**Your instructions:** Could you retype the whole listing word for word and drop the images?

**Available data:**
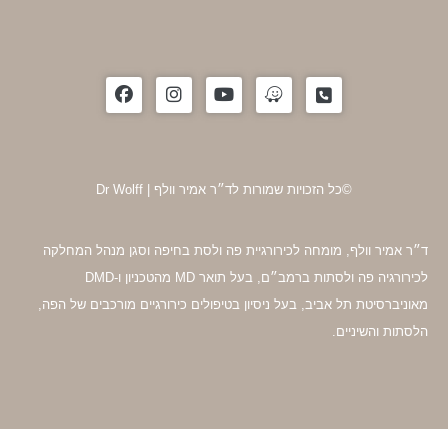
©כל הזכויות שמורות לד״ר אמיר וולף | Dr Wolff
לף, מומחה לכירורגיית פה ולסת בחיפה וסגן מנהל המחלקה
לכירורגיה פה ולסתות ברמב״ם, בעל תואר MD מהטכניון ו-DMD
תל אביב, בעל ניסיון בטיפולים כירורגיים מורכבים של הפה,
ניים.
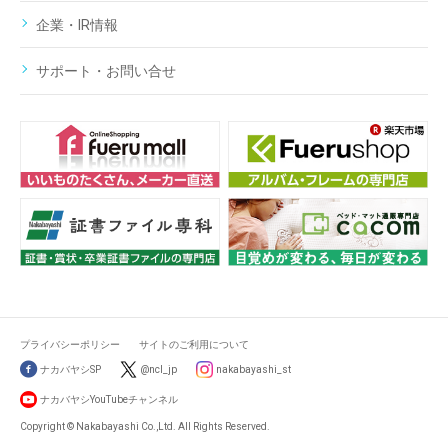
企業・IR情報
サポート・お問い合せ
プライバシーポリシー
サイトのご利用について
ナカバヤシSP
@ncl_jp
nakabayashi_st
ナカバヤシYouTubeチャンネル
Copyright © Nakabayashi Co.,Ltd. All Rights Reserved.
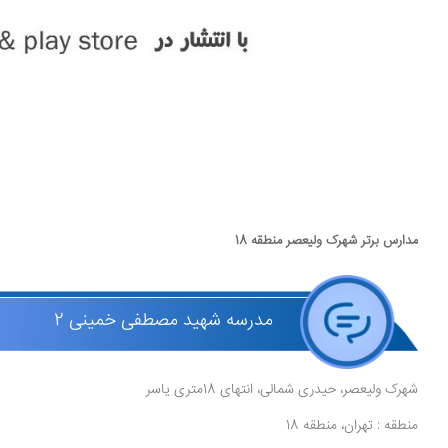
مدارس برتر شهرک ولیعصر منطقه 18
مدرسه شهید مصطفی خمینی 2
شهرک ولیعصر، حیدری شمالی، انتهای 18متری یاسر
منطقه : تهران، منطقه 18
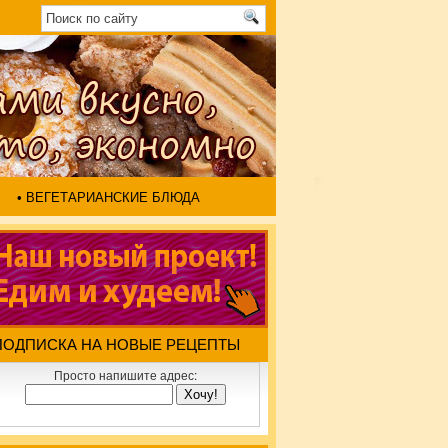
• ВЕГЕТАРИАНСКИЕ БЛЮДА
ПОДПИСКА НА НОВЫЕ РЕЦЕПТЫ
Просто напишите адрес:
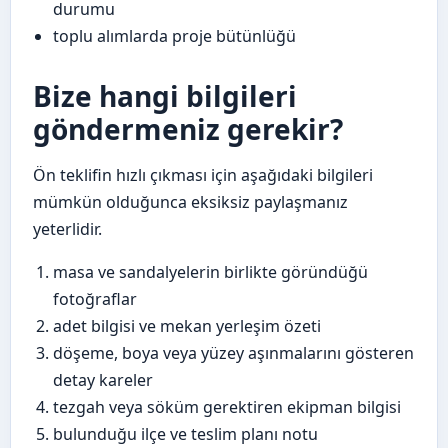
durumu
toplu alımlarda proje bütünlüğü
Bize hangi bilgileri
göndermeniz gerekir?
Ön teklifin hızlı çıkması için aşağıdaki bilgileri
mümkün olduğunca eksiksiz paylaşmanız
yeterlidir.
masa ve sandalyelerin birlikte göründüğü
fotoğraflar
adet bilgisi ve mekan yerleşim özeti
döşeme, boya veya yüzey aşınmalarını gösteren
detay kareler
tezgah veya söküm gerektiren ekipman bilgisi
bulunduğu ilçe ve teslim planı notu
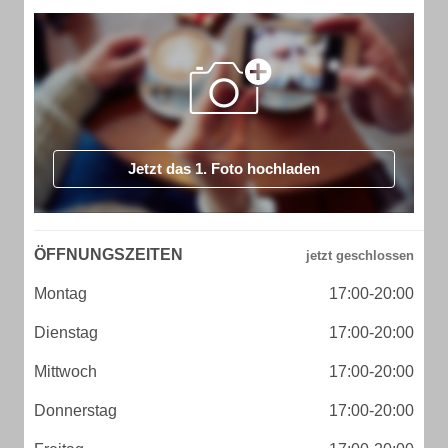
Jetzt das 1. Foto hochladen
ÖFFNUNGSZEITEN
Montag
17:00-20:00
Dienstag
17:00-20:00
Mittwoch
17:00-20:00
Donnerstag
17:00-20:00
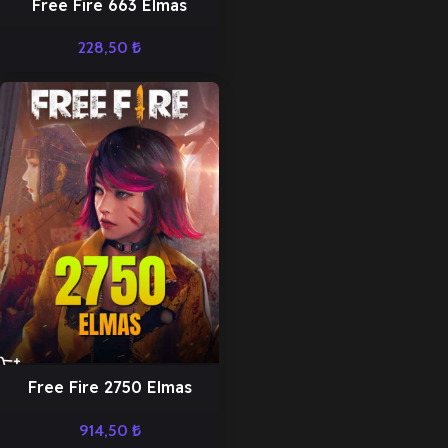
Free Fire 663 Elmas
228,50
₺
Free Fire 2750 Elmas
914,50
₺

**Response to the task:**
©כל הזכויות שמורות לד״ר אמיר וולף | Dr Wolff
לף, מומחה לכירורגיית פה ולסת בחיפה וסגן מנהל המחלקה
לכירורגיה פה ולסתות ברמב״ם, בעל תואר MD מהטכניון ו-DMD
תל אביב, בעל ניסיון בטיפולים כירורגיים מורכבים של הפה,
ניים.
企業・IR情報
サポート・お問い合せ
プライバシーポリシー
サイトのご利用について
ナカバヤシSP
@ncl_jp
nakabayashi_st
ナカバヤシYouTubeチャンネル
Copyright © Nakabayashi Co.,Ltd. All Rights Reserved.
مدارس برتر شهرک ولیعصر منطقه 18
مدرسه شهید مصطفی خمینی 2
شهرک ولیعصر، حیدری شمالی، انتهای 18متری یاسر
منطقه : تهران، منطقه 18
• ВЕГЕТАРИАНСКИЕ БЛЮДА
ПОДПИСКА НА НОВЫЕ РЕЦЕПТЫ
Просто напишите адрес:
durumu
toplu alımlarda proje bütünlüğü
Bize hangi bilgileri
göndermeniz gerekir?
Ön teklifin hızlı çıkması için aşağıdaki bilgileri
mümkün olduğunca eksiksiz paylaşmanız
yeterlidir.
masa ve sandalyelerin birlikte göründüğü
fotoğraflar
adet bilgisi ve mekan yerleşim özeti
döşeme, boya veya yüzey aşınmalarını gösteren
detay kareler
tezgah veya söküm gerektiren ekipman bilgisi
bulunduğu ilçe ve teslim planı notu
Jetzt das 1. Foto hochladen
ÖFFNUNGSZEITEN
Montag
17:00-20:00
Dienstag
17:00-20:00
Mittwoch
17:00-20:00
Donnerstag
17:00-20:00
Free Fire 663 Elmas
228,50
₺
Free Fire 2750 Elmas
914,50
₺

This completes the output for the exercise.